The food offering was praised by the guests, plump West Coast oysters available as one arrived, presented on frozen Himalayan salt slabs. Alongside these were glass containers with colourful accompaniments to the oysters, including lemons, limes, pomegranate pips, pickled ginger, coriander yoghurt, and lime and ginger powder. The oysters were in never-ending supply. The other food dishes were presented on trays non-stop, and included the following:
# Kingklip ceviche with fresh lime, mango, and green chili
# Cones with crumbed calamari-frito-misto with a red pepper and wild mushroom ketchup
# Smoked Salmon trout, pistachio, and watercress Vietnamese summer rolls served with ginger honey and coriander dipping sauce
# Sauvignon-poached pear and goat’s cheese croquettes with fresh petit pois and pea shoots.
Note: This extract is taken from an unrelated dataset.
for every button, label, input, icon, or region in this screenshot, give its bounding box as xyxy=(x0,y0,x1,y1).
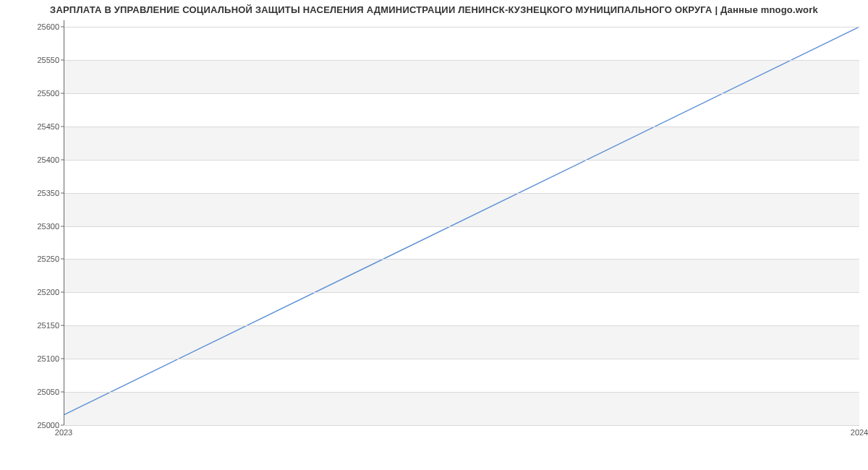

# Crisp watercress and wild rocket posies wrapped in paper-thin Parmesan, and Gran Padano, splashed with extra virgin olive oil and sour dough crumbs.
# Wagyu Beef Tataki, pomme frites, and kimchi salsa
# Prawn kebabs
# Coronation chicken with fresh raspberries, toasted almonds, served on crisp Chinese prawn crackers, enhanced with coriander leaves.
# Petit gourmet steamed bun prawn and miso ‘hot dogs’ served with Japanese nori mayonnaise
# Hot steamy meatballs with Caesar salad and dressing
# Fresh blanched asparagus with a red grapefruit and red onion salsa
A special ending to the canapé treats was specially-made Sauvignon Blanc and elderflower ice lollies by Las Paletas.
In great trust one could take a case of six bottles, costing R960, home with one, and EFT the payment. A part of the proceeds goes to the Heart Transplant Fund, reflecting another part of Dr Koen’s passion.